I think I know how to prove this for $L/K$ finite:
Let $p\subset\mathcal{O}_K$ be the prime associated to the finite place $v$. Since $L/K$ is unramified at $v$, then $p\mathcal{O}_L$ has the form $p\mathcal{O}_L=\mathfrak{P}_1...\mathfrak{P}_r$, where $\mathfrak{P}_1,...,\mathfrak{P}_r$ are primes above $p$. Letting $\mathfrak{Q}_i:=\mathfrak{P}_i\cap\mathcal{O}_{\widetilde{K}}$, we get:
$$p\mathcal{O}_{\widetilde{K}}=p\mathcal{O}_L\cap\mathcal{O}_{\widetilde{K}}=\mathfrak{Q}_1...\mathfrak{Q}_r$$
Therefore $p$ is unramified at $\widetilde{K}$, which is what we want.

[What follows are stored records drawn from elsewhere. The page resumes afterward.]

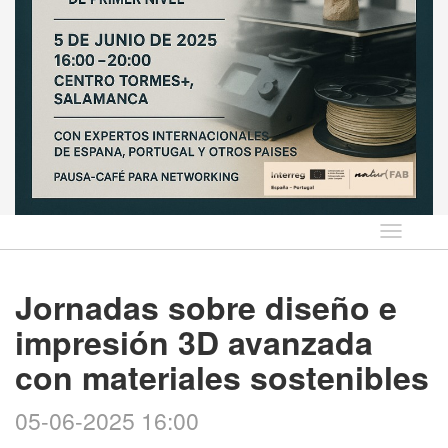
Idioma
Jornadas sobre diseño e
impresión 3D avanzada
con materiales sostenibles
05-06-2025 16:00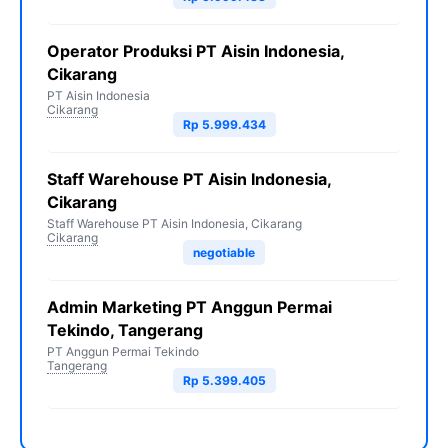
Operator Produksi PT Aisin Indonesia,
Cikarang
PT Aisin Indonesia
Cikarang
Rp 5.999.434
Staff Warehouse PT Aisin Indonesia,
Cikarang
Staff Warehouse PT Aisin Indonesia, Cikarang
Cikarang
negotiable
Admin Marketing PT Anggun Permai
Tekindo, Tangerang
PT Anggun Permai Tekindo
Tangerang
Rp 5.399.405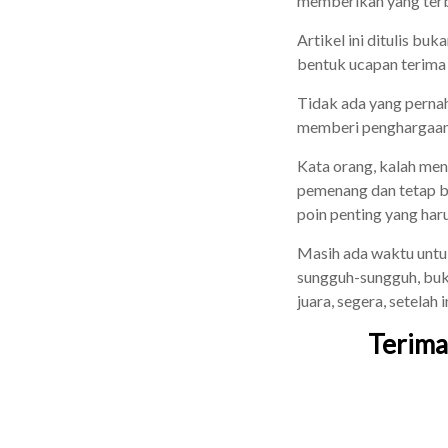
memberikan yang terb
Artikel ini ditulis bu
bentuk ucapan terima k
Tidak ada yang pernah
memberi penghargaan,
Kata orang, kalah men
pemenang dan tetap be
poin penting yang har
Masih ada waktu untuk
sungguh-sungguh, buka
juara, segera, setelah in
Terima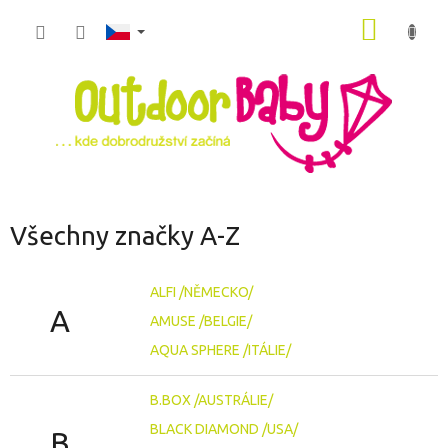
Přejít
NÁKUP
na
obsah
KOŠÍK
Všechny značky A-Z
ALFI /NĚMECKO/
A
AMUSE /BELGIE/
AQUA SPHERE /ITÁLIE/
B.BOX /AUSTRÁLIE/
BLACK DIAMOND /USA/
B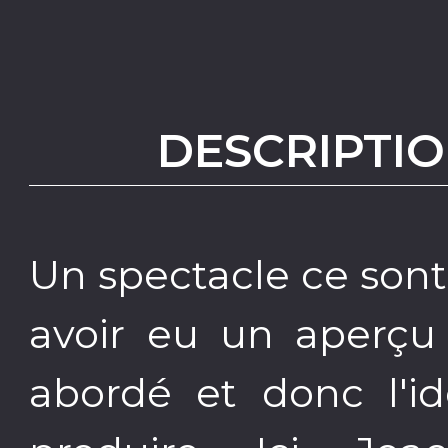
DESCRIPTIO
Un spectacle ce sont
avoir eu un aperçu 
abordé et donc l'id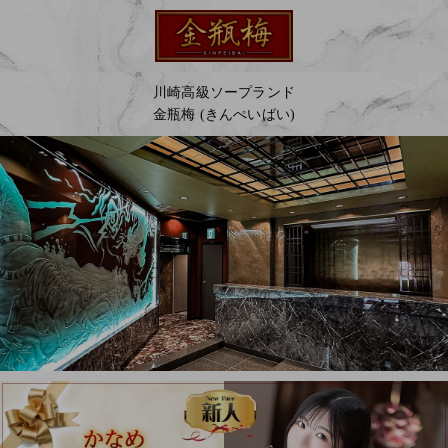
川崎高級ソープランド
金瓶梅 (きんぺいばい)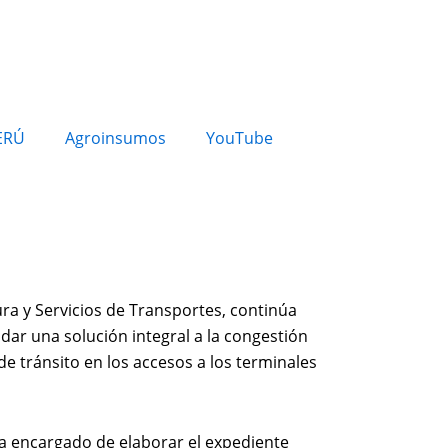
ERÚ
Agroinsumos
YouTube
ura y Servicios de Transportes, continúa
ndar una solución integral a la congestión
e tránsito en los accesos a los terminales
ría encargado de elaborar el expediente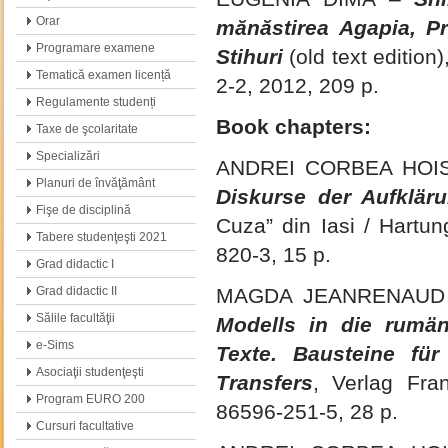
Orar
mănăstirea Agapia, Pri
Programare examene
Stihuri
(old text editio
Tematică examen licență
2-2, 2012, 209 p.
Regulamente studenți
Book chapters:
Taxe de şcolaritate
Specializări
ANDREI CORBEA HOI
Planuri de învăţământ
Diskurse der Aufklär
Fişe de disciplină
Cuza” din Iasi / Hartu
Tabere studenţeşti 2021
820-3, 15 p.
Grad didactic I
Grad didactic II
MAGDA JEANRENAU
Sălile facultăţii
Modells in die rumän
e-Sims
Texte. Bausteine für
Asociaţii studenţeşti
Transfers
, Verlag Fra
Program EURO 200
86596-251-5, 28 p.
Cursuri facultative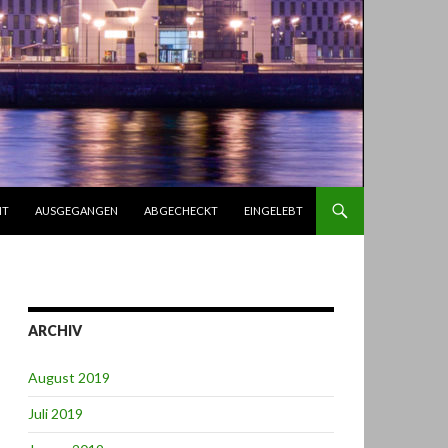
IT
AUSGEGANGEN
ABGECHECKT
EINGELEBT
ARCHIV
August 2019
Juli 2019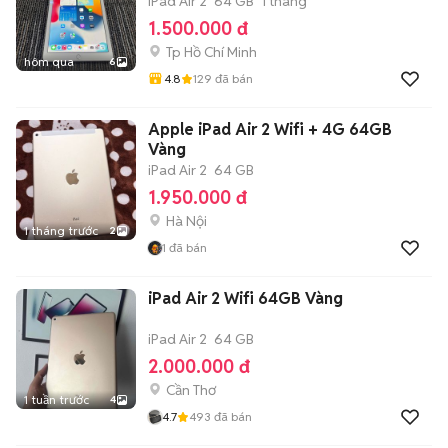
iPad Air 2
64 GB
1 tháng
1.500.000 đ
Tp Hồ Chí Minh
hôm qua
6
4.8
129
đã bán
Apple iPad Air 2 Wifi + 4G 64GB
Vàng
iPad Air 2
64 GB
1.950.000 đ
Hà Nội
1 tháng trước
2
1
đã bán
iPad Air 2 Wifi 64GB Vàng
iPad Air 2
64 GB
2.000.000 đ
Cần Thơ
1 tuần trước
4
4.7
493
đã bán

Is this true for $L/K$ infinite? How do I prove it?
Let $\tilde{\nu}$ be a prime in $\tilde{K}$ over $\nu$, and let $\beta$ be a prime over $\tilde{\nu}$, we have to prove that the restriction from $I_{\nu}^{\beta}$ to $I_{\nu}^{\tilde{\nu}}$ is surjective.
Consider the sets $A=\{I_{\nu}^{\mathfrak{a}_M}:\mathfrak{a}_{M}\subset \beta,\ \mathfrak{a}_M\ \text{is a prime over }\nu\ \text{of a finite Galois extension } M/K,\ M\subset L\}$ and $B=\{I_{\nu}^{\mathfrak{p}_N}:\ \mathfrak{p}_N\subset \tilde{\nu}, \ \mathfrak{p}_N\ \text{is a prime over }\nu \text{ of a finite Galois extension } N/K,\ N\subset \tilde{K}\}$.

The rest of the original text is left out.